In partnership with the Maine Memory Network Maine Memory Network

Summary: The Future: Recycle or Start from Scratch?

Today, in the early 21st century, we exist in an era of mass production and global sources of readily available building materials. Under these conditions, it is usually economically and temporally more expedient to forego recycling, moving, and reincarnating our older structures. An adept and skilled backhoe operator can efficiently dismantle a 1,500 square foot house and put its mangled pieces in a dumpster to be hauled off in a matter of a few hours. Continually evolving modern building techniques and materials such as modular construction or patterned, pre-sealed ply-woods along with power assembly tools including portable saws and nail guns make a compelling argument to just tear down and haul off the older buildings when they near functional obsolescence and replace them with all new, higher tech and more energy efficient materials and structures.
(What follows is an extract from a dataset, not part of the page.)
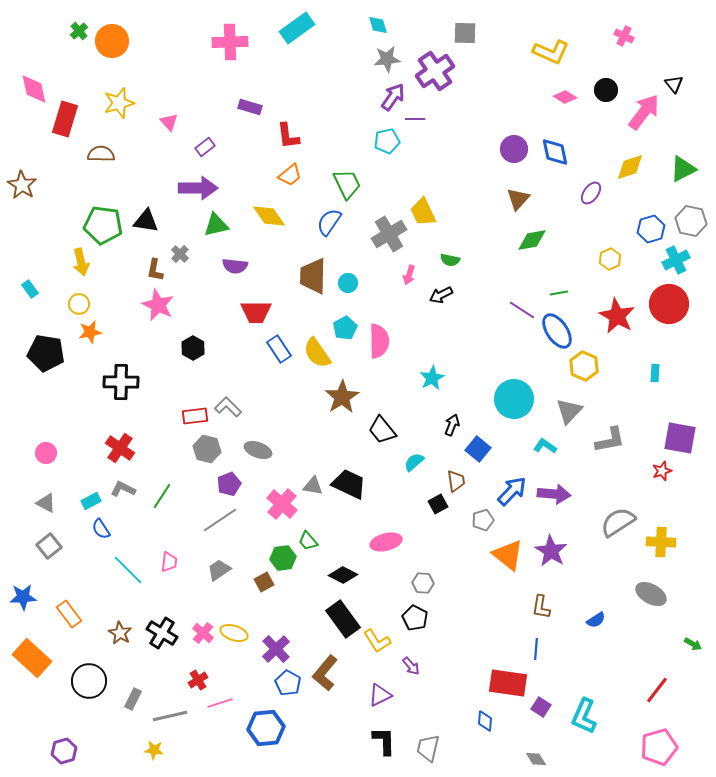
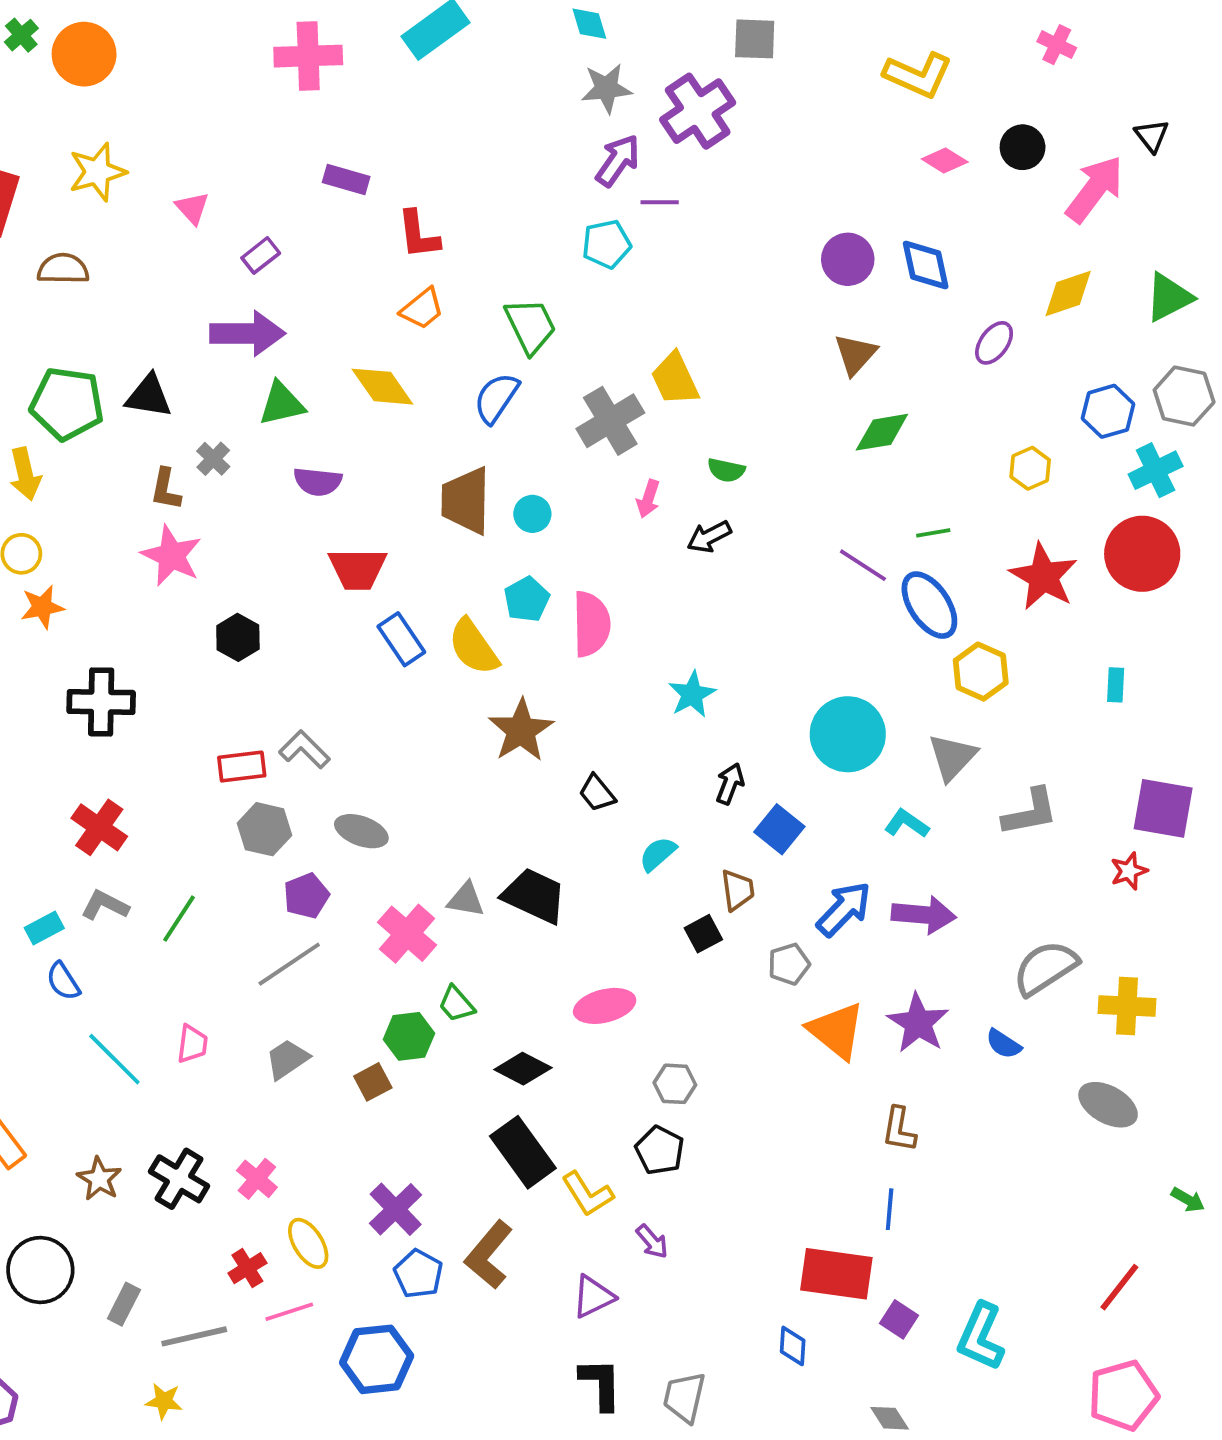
black trapezoid: (382, 430) -> (597, 793), size x0.7
blue semicircle: (596, 620) -> (1004, 1044), moved, turned 66
yellow ellipse: (234, 633) -> (308, 1243), moved, turned 40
The time value of money comes into play in today’s world in a way it probably did not in the 19th and early 20th centuries. Today, many individuals and businesses in our year-round Mount Desert Island communities must finance the majority of the cost of the construction and purchase of their homes and businesses. Many lenders require adherence to standardized construction timelines and methods to protect their borrowers and collateral – these standards help ensure a successfully completed and readily useable and marketable product. It is cheaper and more efficient monetarily to build new rather than try to save or re-use the old because it is faster to do so.

Will modern standardized building practices cause our communities to more quickly change their visual character than they did in the past and cause our Mount Desert Island communities in particular to have a more homogeneous appearance? Or, will some people in our communities still have enough time and interest to make the physical and temporal effort to save and re-purpose our older buildings? Or will other broader forces, such as an exponentially increasing global population, expected to reach 8.6 billion by the year 2050, affect the availability and affordability of new raw materials and necessitate our conservation of existing buildings and recycling of existing building materials?
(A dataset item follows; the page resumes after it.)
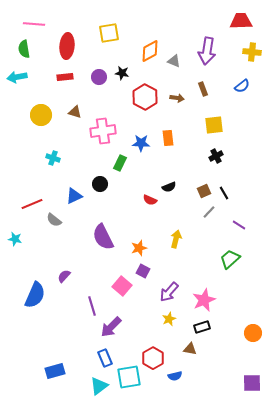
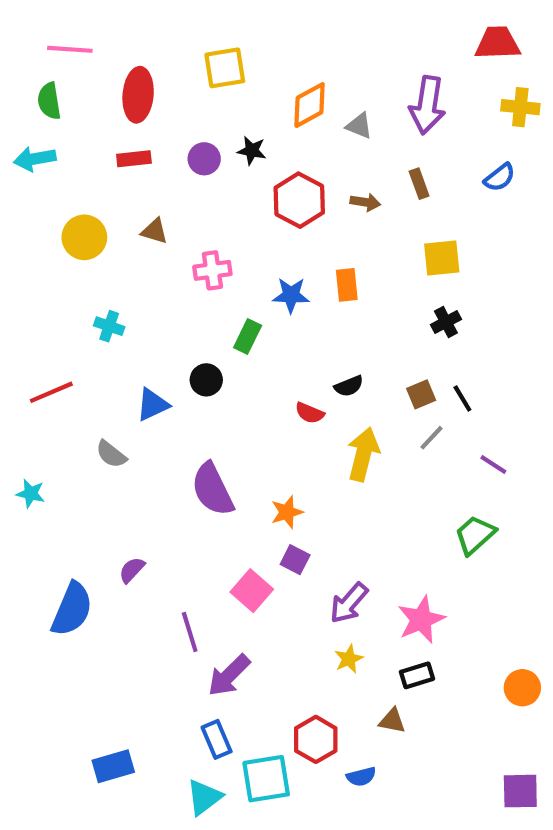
pink cross: (103, 131) -> (212, 270), size x0.7
red line: (32, 204) -> (51, 392), moved
yellow arrow: (176, 239) -> (363, 454), moved, size x1.4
If so, we are fortunate to have many examples in our community of how our ancestors creatively and capably reinvented their villages and neighborhoods using materials they already possessed. As a counter to today’s very efficient but also more homogenized building techniques, the Savage family has been resourceful, thrifty, and persistent in the recycling of many Asticou neighborhood structures, but they certainly were not unique in their propensity to do so. Many families in Northeast Harbor and Mount Desert Island routinely moved and recycled their homes and buildings, particularly in the 19th and early 20th centuries.

There are plenty of other existing examples around Mount Desert Island of "houses on wheels." Readers are encouraged to find other examples around the Island of transformed structures to see what stories other Mount Desert Island buildings and their occupants, past and present, can tell, and how we might need to look to these examples of reinvention as we develop our communities in the future.